WORK TO COMPLETE -
Pictures appear in the records below; write out everything else exactly.

GIVEN RECORDS -
---

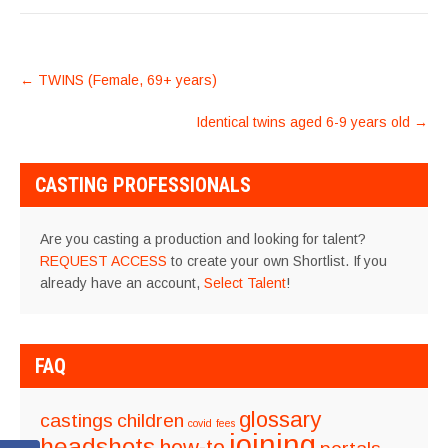
POST
←
TWINS (Female, 69+ years)
NAVIGATION
Identical twins aged 6-9 years old
→
CASTING PROFESSIONALS
Are you casting a production and looking for talent?
REQUEST ACCESS
to create your own Shortlist. If you
already have an account,
Select Talent
!
FAQ
glossary
castings
children
covid
fees
joining
headshots
how-to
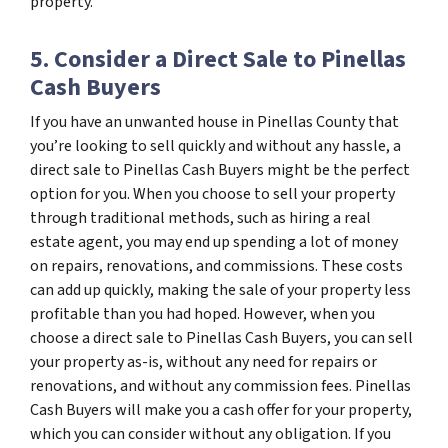
property.
5. Consider a Direct Sale to Pinellas
Cash Buyers
If you have an unwanted house in Pinellas County that
you’re looking to sell quickly and without any hassle, a
direct sale to Pinellas Cash Buyers might be the perfect
option for you. When you choose to sell your property
through traditional methods, such as hiring a real
estate agent, you may end up spending a lot of money
on repairs, renovations, and commissions. These costs
can add up quickly, making the sale of your property less
profitable than you had hoped. However, when you
choose a direct sale to Pinellas Cash Buyers, you can sell
your property as-is, without any need for repairs or
renovations, and without any commission fees. Pinellas
Cash Buyers will make you a cash offer for your property,
which you can consider without any obligation. If you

---

WRITTEN REPLY -
POST
←
TWINS (Female, 69+ years)
NAVIGATION
Identical twins aged 6-9 years old
→
CASTING PROFESSIONALS
Are you casting a production and looking for talent?
REQUEST ACCESS
to create your own Shortlist. If you
already have an account,
Select Talent
!
FAQ
glossary
castings
children
covid
fees
joining
headshots
how-to
property.
5. Consider a Direct Sale to Pinellas
Cash Buyers
If you have an unwanted house in Pinellas County that
you’re looking to sell quickly and without any hassle, a
direct sale to Pinellas Cash Buyers might be the perfect
option for you. When you choose to sell your property
through traditional methods, such as hiring a real
estate agent, you may end up spending a lot of money
on repairs, renovations, and commissions. These costs
can add up quickly, making the sale of your property less
profitable than you had hoped. However, when you
choose a direct sale to Pinellas Cash Buyers, you can sell
your property as-is, without any need for repairs or
renovations, and without any commission fees. Pinellas
Cash Buyers will make you a cash offer for your property,
which you can consider without any obligation. If you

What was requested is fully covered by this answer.